Saturday, 12 August 2017

Allotment oddities

All allotment holders will, from time to time, come across a surprise. Sometimes it is an insect, such as the Hornet Hoverfly I saw on by runner beans a few days ago, or a brilliantly coloured Asparagus Beetle, an insect I last saw on the allotments at Byfield. But because the allotmenteer's main business is with plants, it is likely that oddities from the plant world will be the most often noted.
The Cockspur Grass, Echinochloa crus-galli, may turn up from time to time, and a specimen was growing on a plot adjacent to ours.
Cockspur Grass on Drayton Allotments. 12 August, 2017
It was sprawling in an awkward manner so I brought home a sample for a more satisfactory picture. Although this plant, found widely across the world in tropical and sub-tropical regions, is only an annual it can reach a metre or more in a season.
With purplish panicles of flowers it is quite a handsome grass.
If it can be persuaded to grow upright it is a rather handsome plant and perhaps merits a place in the garden. People who regularly top-up their bird-feeders may be familiar with Cockspur Grass and this allotment specimen almost certainly arrived in bird seed.
Rather off-topic but still on the subject of grasses a millet plant has cropped up in our front garden.
Some Panicum miliaceum has popped up in our front garden.
Stefen Hill, Daventry. 13 August, 2017
Several grasses are known as millet but this species is Panicum miliaceum.
It is the species most likely to be encountered and unsurprisingly is known as Common Millet. Perhaps I should have grubbed it out but it is such a graceful plant and, being an annual, will disappear later in the year.

Back to the allotment. Also on a nearby plot was Black Nightshade, Solanum nigrum. It is closely related to the potato, Solanum tuberosum and is a very common weed. I only mention it because the plants were there in such abundance.
Black Nightshade is abundant on some of the allotment plots.
Drayton Allotments, Daventry. 13 August, 2017

The flowers and fruits make its relationship to tomatoes and potatoes very obvious. The fruits are, if poisonous, only very mildly so and they appear to have been eaten in some countries during hard times.
The tiny fruits are very like those of potatoes.
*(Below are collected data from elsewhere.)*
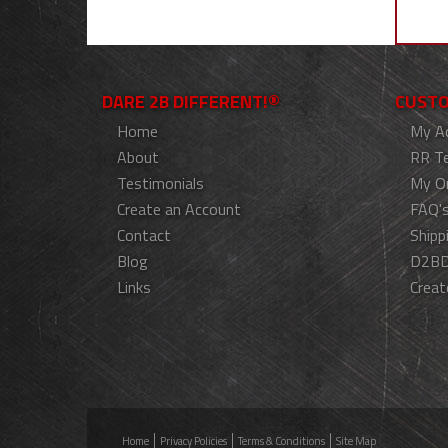
DARE 2B DIFFERENT!®
CUSTO
Home
My A
About
RR T
Testimonials
My O
Create an Account
FAQ'
Contact
Shipp
Blog
D2BD
Links
Creat
Home
Privacy Policies
Terms & Conditions
Site Map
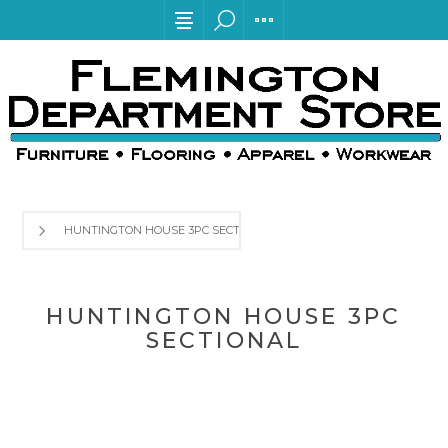
HUNTINGTON HOUSE 3PC SECTIONAL
HUNTINGTON HOUSE 3PC
SECTIONAL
I am hoping that it carries no diseases or pests that might transfer to my crops although one leaf carried a suspicious-looking cluster of eggs.
Could be a fly or could be a moth. Eggs on a Black Nightshade leaf.
Drayton Allotments, Daventry. 13 August, 2017

On several plots, and from a completely different family, the Oxalidaceae, comes Procumbent Yellow-sorrel, Oxalis corniculata. It is pretty plant with distinctive leaves suffused with red. Its flowers are pretty too, and if this all seems too good to be true, it is...


Pretty but invasive. Procumbent Yellow-sorrel at Drayton
Allotments, Daventry 13 August, 2017

It was introduced to Britain in about 1656 but its origins are obscure for it is found in many warm regions of the world. By 1770 it was reported in the wild, presumably having escaped from gardens, and is now a pernicious weed, cursed by many a gardener. Its leaves may be sprinkled on salads - apparently - and the oxalic acid content gives them a pleasantly sharp flavour.
I was surprised to find one abandoned plot covered with an Evening Primrose species. It was Oenothera biennis and is a favourite food-plant for the caterpillars of the Elephant Hawkmoth.
A big job for someone to tackle. Evening Primroses run riot on
Drayton Allotments, Daventry. 13 August, 2017
The flowers are pretty but its common name is well justified for I was too early to find any open. It is well-known in the field of complementary medicine as a source of gamma linoleic acid (in Daventry we speak of little else) but over the last couple of decades its supposed beneficial effects have been largely discredited.
They may be attractive, but each plant can produce
thousands of seeds.
Despite its common name it is quite unrelated to primroses but is in the Onagraceae, together with Godetias, Fuchsias and willowherbs.
Several seedlings of False Acacia, Robinia pseudoacacia, have popped up on our plot and for a long time I was puzzled by their source. There appeared to be no parent tree in the area. Then I saw it: a single specimen not many yards away but concealed behind ash and cherry trees. I'm afraid the saplings got short shrift but perhaps next year I should pot one up - although I'm not sure why.
A False Acacia seedling on our plot at Drayton Allotments,
Because allotment holders are increasingly reluctant to employ pesticides allotments are, it seems, becoming increasingly important wildlife oases in towns and cities.